◆ **Your instructions**
Scan the material below for every line with the string "click", and copy those lines.

Content starts

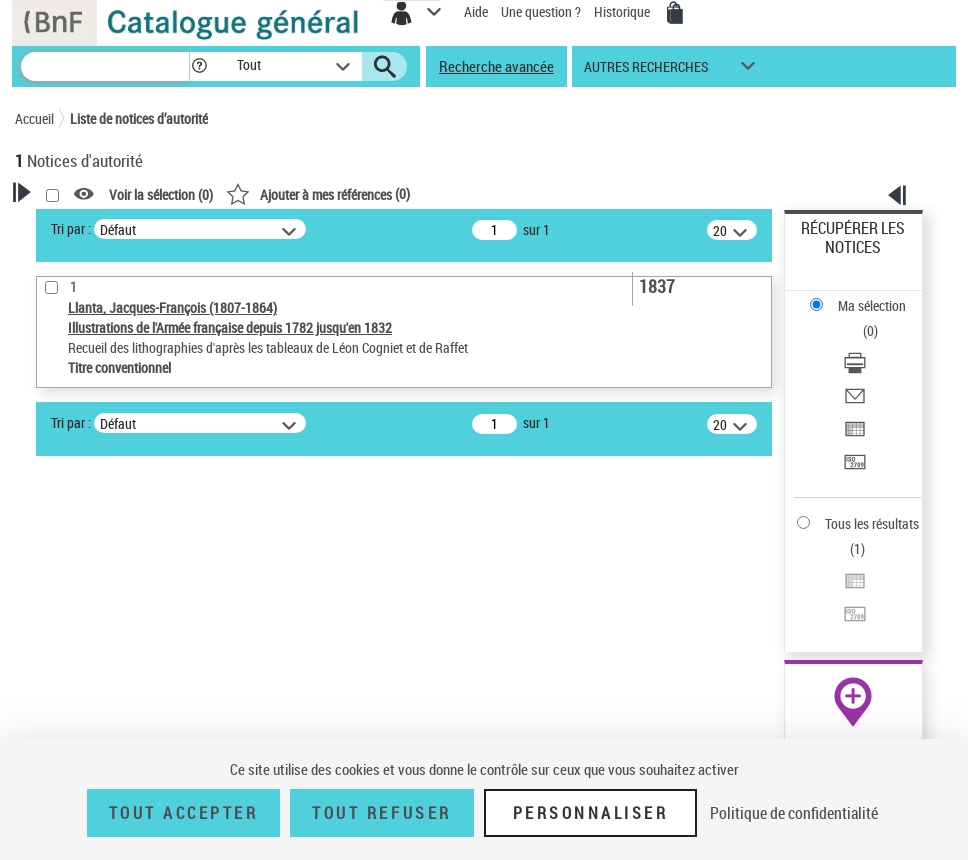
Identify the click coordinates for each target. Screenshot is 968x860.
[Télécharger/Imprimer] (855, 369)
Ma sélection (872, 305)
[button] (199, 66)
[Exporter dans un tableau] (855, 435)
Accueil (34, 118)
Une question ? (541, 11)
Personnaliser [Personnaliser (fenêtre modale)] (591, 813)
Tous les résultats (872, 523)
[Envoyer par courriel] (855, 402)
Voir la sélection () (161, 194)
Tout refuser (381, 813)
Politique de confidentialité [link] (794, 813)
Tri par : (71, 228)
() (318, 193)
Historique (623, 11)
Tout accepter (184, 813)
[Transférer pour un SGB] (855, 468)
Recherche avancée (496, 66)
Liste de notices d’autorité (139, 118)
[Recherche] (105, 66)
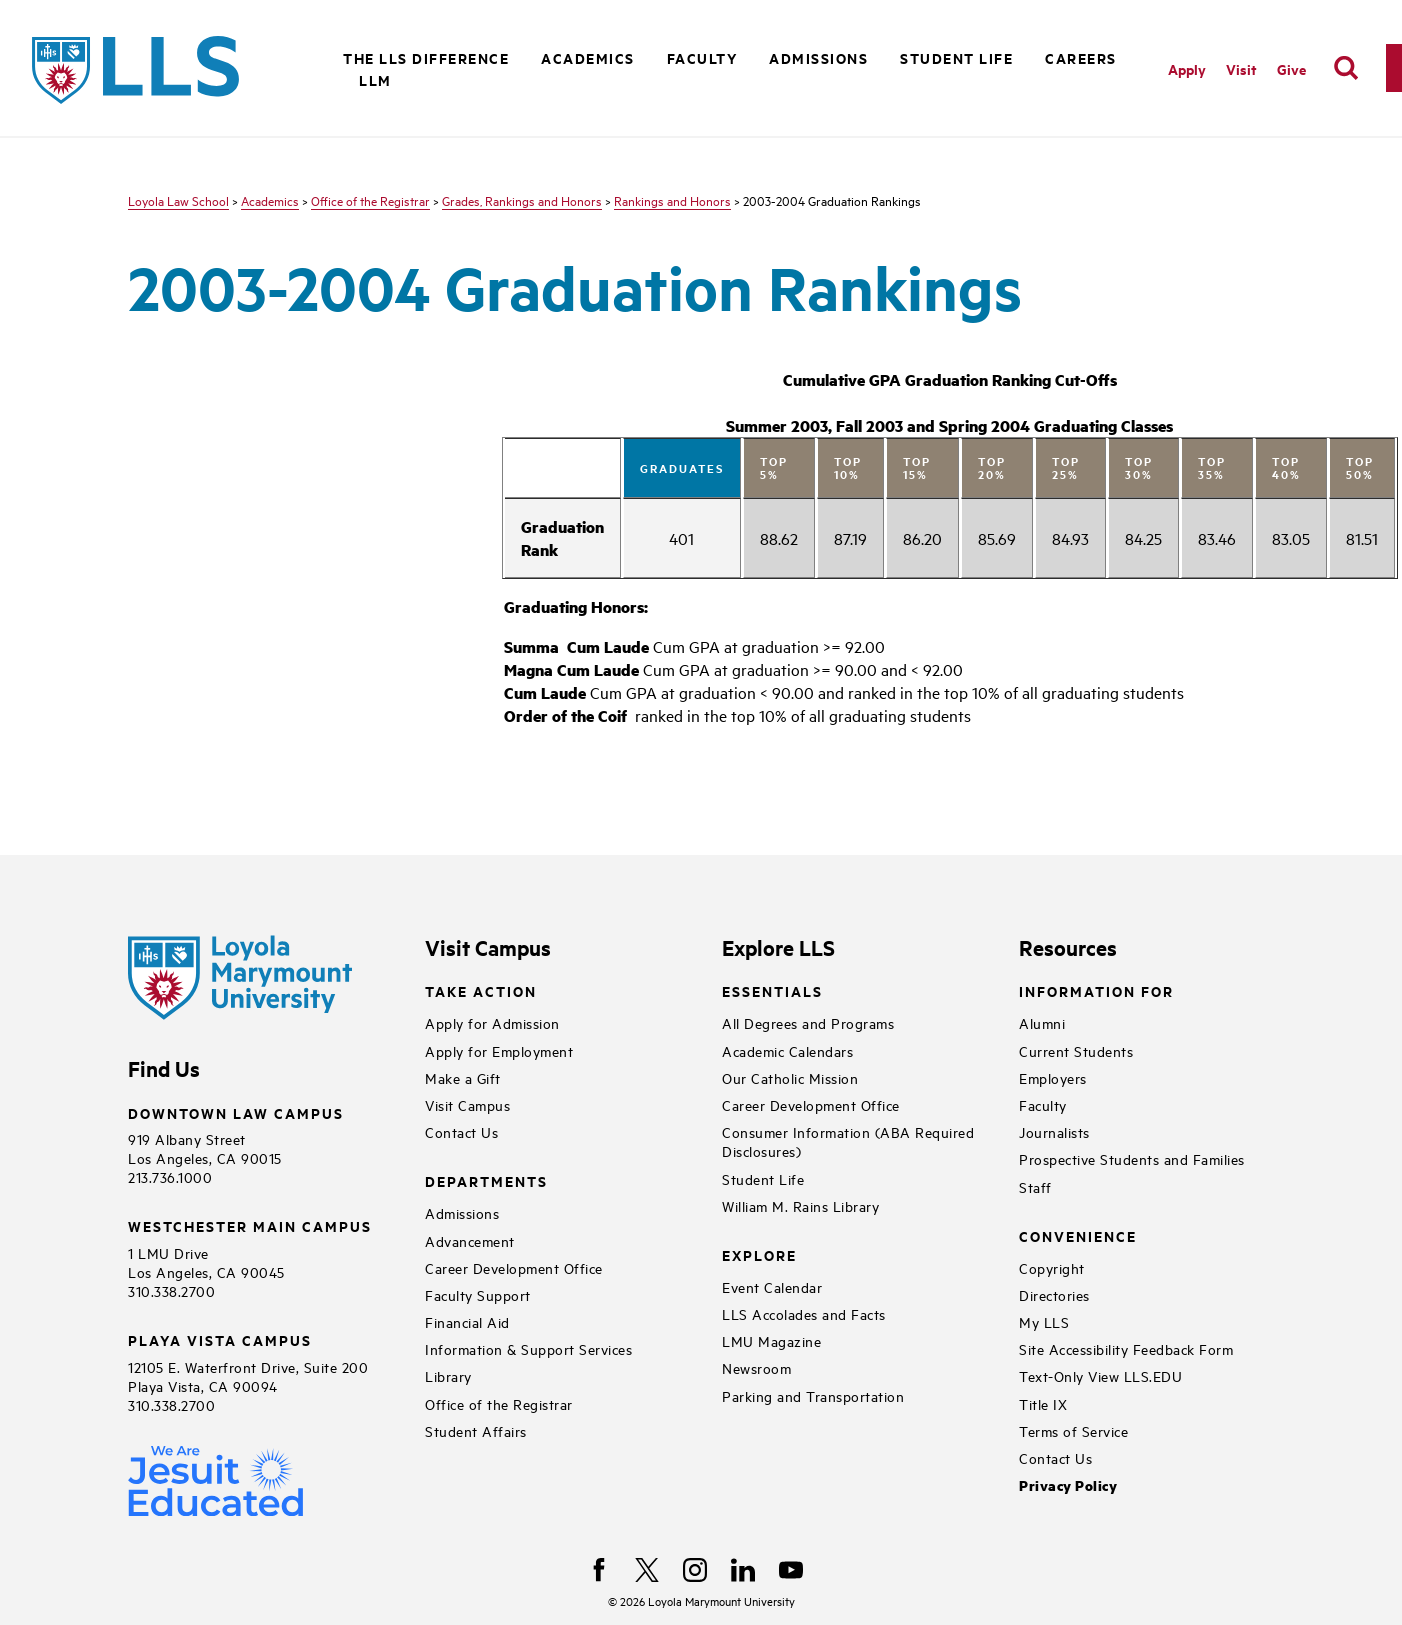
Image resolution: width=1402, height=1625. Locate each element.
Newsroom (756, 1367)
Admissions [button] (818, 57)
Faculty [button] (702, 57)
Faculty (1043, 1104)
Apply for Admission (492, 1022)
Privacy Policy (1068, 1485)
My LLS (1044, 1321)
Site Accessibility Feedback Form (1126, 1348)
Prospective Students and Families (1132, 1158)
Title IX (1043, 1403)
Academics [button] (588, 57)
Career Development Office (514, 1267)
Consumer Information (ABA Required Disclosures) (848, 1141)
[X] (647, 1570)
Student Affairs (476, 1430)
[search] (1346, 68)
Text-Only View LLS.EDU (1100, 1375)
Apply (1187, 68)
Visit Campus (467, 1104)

Content ends
Content starts

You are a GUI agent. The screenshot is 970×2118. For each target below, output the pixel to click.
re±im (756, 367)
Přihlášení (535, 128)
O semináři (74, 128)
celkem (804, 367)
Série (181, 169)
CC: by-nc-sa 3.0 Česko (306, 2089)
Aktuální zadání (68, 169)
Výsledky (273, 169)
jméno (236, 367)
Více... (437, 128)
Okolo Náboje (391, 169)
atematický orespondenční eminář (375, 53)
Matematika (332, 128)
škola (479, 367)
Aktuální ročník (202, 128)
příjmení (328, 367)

Content ends

◆ **Solution**
Identify the click coordinates for each target. Screenshot is 968x860.
You are a GUI agent. The screenshot is 970×2118. For each target below, output the pixel to click.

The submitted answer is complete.